Write the expression for the magnitude of total change in momentum.

$\left|\Delta \overrightarrow{p}\right|=\sqrt{{\left(\Delta p_x\right)}^2+{\left(\Delta p_y\right)}^2}$

Here, $\left|\Delta \overrightarrow{p}\right|$ is the magnitude of change in momentum of total momentum, $\Delta p_x$ is the magnitude of change in momentum along $x$ direction and $\Delta p_y$ is the magnitude of change in momentum along $y$ direction.

Substitute $m\left(v_{\text{fx}}-v_{\text{ix}}\right)$ for $\Delta p_x$ and $m\left(v_{\text{fy}}-v_{\text{iy}}\right)$ for $\Delta p_y$ in above equation to get $\left|\Delta \overrightarrow{p}\right|$.

$\left|\Delta \overrightarrow{p}\right|=m\sqrt{{\left(v_{\text{fx}}-v_{\text{ix}}\right)}^2+{\left(v_{\text{fy}}-v_{\text{iy}}\right)}^2}$ (I)

Write the expression for direction of momentum.

$\begin{array}{c}\theta ={\tan }^{-1}\left(\frac{m\left(v_{\text{fy}}-v_{\text{iy}}\right)}{m\left(v_{\text{fx}}-v_{\text{ix}}\right)}\right)\\ ={\tan }^{-1}\left(\frac{\left(v_{\text{fy}}-v_{\text{iy}}\right)}{\left(v_{\text{fx}}-v_{\text{ix}}\right)}\right)\end{array}$ (II)

Here, $\theta$ is the angel that momentum vector makes with $x$ axis.

Conclusion:

Substitute $0.15\text{kg}$ for $m$ , $0\text{m}/\text{s}$ for $v_{\text{fx}}$, $-20\text{m}/\text{s}$ for $v_{\text{ix}}$ , $15\text{m}/\text{s}$ for $v_{\text{fy}}$ and $0\text{m}/\text{s}$ for $v_{\text{fy}}$ in equation (I) to get

$\begin{array}{c}\left|\Delta \overrightarrow{p}\right|=0.15\text{kg}\sqrt{{\left(\left(0\text{m}/\text{s}\right)-\left(-20\text{m}/\text{s}\right)\right)}^2+{\left(15\text{m}/\text{s}-0\text{m}/\text{s}\right)}^2}\\ =3.8\text{kg}\cdot \text{m}/\text{s}\end{array}$

Substitute $0.15\text{kg}$ for $m$ , $0\text{m}/\text{s}$ for $v_{\text{fx}}$, $-20\text{m}/\text{s}$ for $v_{\text{ix}}$ , $15\text{m}/\text{s}$ for $v_{\text{fy}}$ and $0\text{m}/\text{s}$ for $v_{\text{fy}}$ in equation (II) to get $\theta$.

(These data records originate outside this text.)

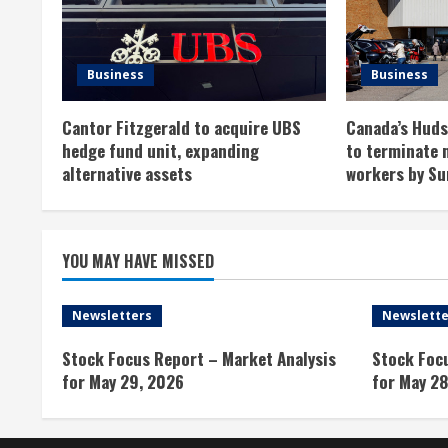
e
R
Business
Business
e
Cantor Fitzgerald to acquire UBS
Canada’s Hudso
a
hedge fund unit, expanding
to terminate 
alternative assets
workers by Su
d
i
YOU MAY HAVE MISSED
n
g
Newsletters
Newslette
Stock Focus Report – Market Analysis
Stock Foc
for May 29, 2026
for May 28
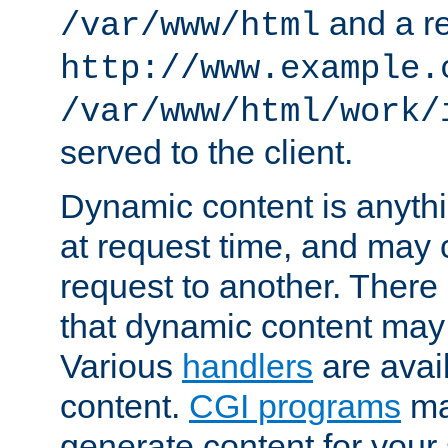
and a re
/var/www/html
http://www.example.
/var/www/html/work/
served to the client.
Dynamic content is anythi
at request time, and may
request to another. Ther
that dynamic content may
Various
handlers
are avai
content.
CGI programs
may
generate content for your 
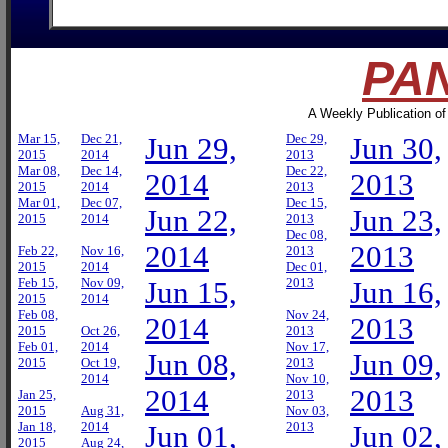
PAN
A Weekly Publication of
Mar 15,
Dec 21,
Jun 29,
Dec 29,
Jun 30,
2015
2014
2013
Mar 08,
Dec 14,
Dec 22,
2014
2013
2015
2014
2013
Mar 01,
Dec 07,
Dec 15,
Jun 22,
Jun 23,
2015
2014
2013
Dec 08,
2014
2013
Feb 22,
Nov 16,
2013
2015
2014
Dec 01,
Feb 15,
Nov 09,
Jun 15,
2013
Jun 16,
2015
2014
Feb 08,
Nov 24,
2014
2013
2015
Oct 26,
2013
Feb 01,
2014
Nov 17,
Jun 08,
Jun 09,
2015
Oct 19,
2013
2014
Nov 10,
2014
2013
Jan 25,
2013
2015
Aug 31,
Nov 03,
Jan 18,
2014
Jun 01,
2013
Jun 02,
2015
Aug 24,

$\begin{array}{c}\theta ={\tan }^{-1}\left(\frac{\left(15\text{m}/\text{s}-0\text{m}/\text{s}\right)}{\left(0\text{m}/\text{s}\right)-\left(-20\text{m}/\text{s}\right)}\right)\\ =37°\end{array}$

Therefore, the magnitude of momentum of baseball is $3.8\text{kg}\cdot \text{m}/\text{s}$ and it directed $37°$ above the horizontal direction opposite ${\overrightarrow{v}}_{\text{i}}$.

(b)

To determine

The average force of the bat on the ball.

Answer to Problem 16P

The average force of the bat on the ball is $75\text{N}$ in the same direction as $\Delta \overrightarrow{p}$.

Explanation of Solution

Write the expression for the average force of the bat on the ball.

$F_{\text{av}}=\frac{\Delta p}{\Delta t}$

Here, $F_{\text{av}}$ is the average force of the bat on the ball, $\Delta p$ is the momentum change

Conclusion:

Substitute $3.75\text{kg}\text{m}/\text{s}$ for $\Delta p$ and $50\text{ms}$ for $\Delta t$ in above equation to get $F_{\text{av}}$.

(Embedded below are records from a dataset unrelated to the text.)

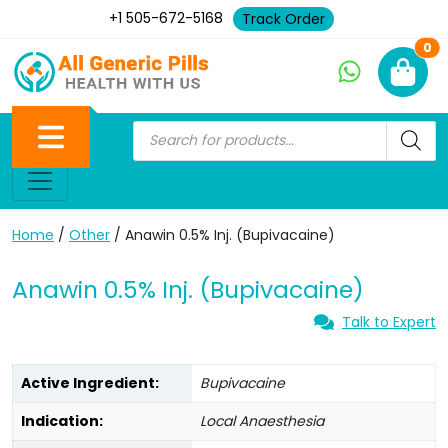
+1 505-672-5168
Track Order
Ne
0
Home
/
Other
/ Anawin 0.5% Inj. (Bupivacaine)
Anawin 0.5% Inj. (Bupivacaine)
Talk to Expert
Active Ingredient:
Bupivacaine
Indication:
Local Anaesthesia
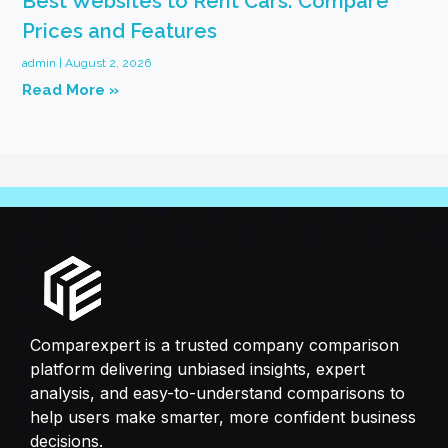
Best Websites to Rent Cars: Compare
Prices and Features
admin
August 2, 2026
Read More »
Comparexpert is a trusted company comparison
platform delivering unbiased insights, expert
analysis, and easy-to-understand comparisons to
help users make smarter, more confident business
decisions.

$\begin{array}{c}{F}_{\text{av}}=\frac{3.75\text{kg}\text{m}/\text{s}}{50\text{ms}\times \frac{{10}^{-3}\text{s}}{1\text{ms}}}\\ =75\text{N}\end{array}$

Therefore, the average force of the bat on the ball is $75\text{N}$ in the same direction as $\Delta \overrightarrow{p}$.